## About this task:
An exact reproduction of the records is required, with all images left out.

## Stored data:
+++

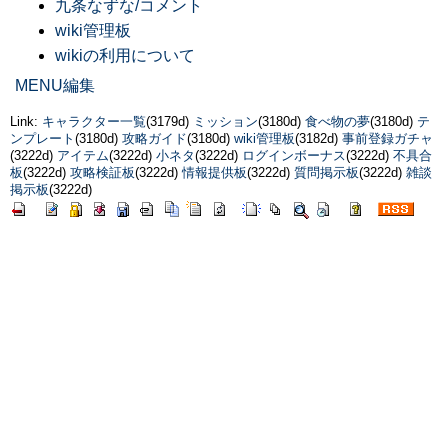
九条なずな/コメント
wiki管理板
wikiの利用について
MENU編集
Link:
キャラクター一覧
(3179d)
ミッション
(3180d)
食べ物の夢
(3180d)
テ
ンプレート
(3180d)
攻略ガイド
(3180d)
wiki管理板
(3182d)
事前登録ガチャ
(3222d)
アイテム
(3222d)
小ネタ
(3222d)
ログインボーナス
(3222d)
不具合
板
(3222d)
攻略検証板
(3222d)
情報提供板
(3222d)
質問掲示板
(3222d)
雑談
掲示板
(3222d)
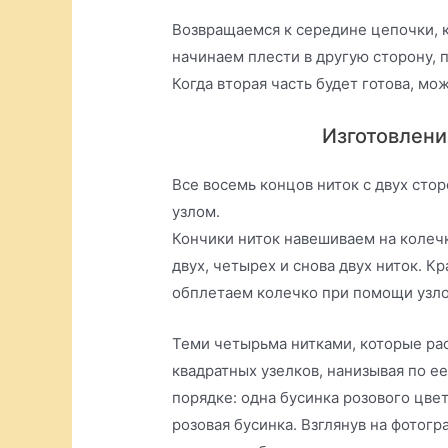
Возвращаемся к середине цепочки, к
начинаем плести в другую сторону, 
Когда вторая часть будет готова, мо
Изготовлени
Все восемь концов ниток с двух ст
узлом.
Кончики ниток навешиваем на колечк
двух, четырех и снова двух ниток. 
обплетаем колечко при помощи узло
Теми четырьма нитками, которые ра
квадратных узелков, нанизывая по ее
порядке: одна бусинка розового цвет
розовая бусинка. Взглянув на фотогр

+++

## Final answer:
九条なずな/コメント
wiki管理板
wikiの利用について
MENU編集
Link:
キャラクター一覧
(3179d)
ミッション
(3180d)
食べ物の夢
(3180d)
テ
ンプレート
(3180d)
攻略ガイド
(3180d)
wiki管理板
(3182d)
事前登録ガチャ
(3222d)
アイテム
(3222d)
小ネタ
(3222d)
ログインボーナス
(3222d)
不具合
板
(3222d)
攻略検証板
(3222d)
情報提供板
(3222d)
質問掲示板
(3222d)
雑談
掲示板
(3222d)
Возвращаемся к середине цепочки, к
начинаем плести в другую сторону, 
Когда вторая часть будет готова, мо
Изготовлени
Все восемь концов ниток с двух ст
узлом.
Кончики ниток навешиваем на колечк
двух, четырех и снова двух ниток. 
обплетаем колечко при помощи узло
Теми четырьма нитками, которые ра
квадратных узелков, нанизывая по ее
порядке: одна бусинка розового цвет
розовая бусинка. Взглянув на фотогр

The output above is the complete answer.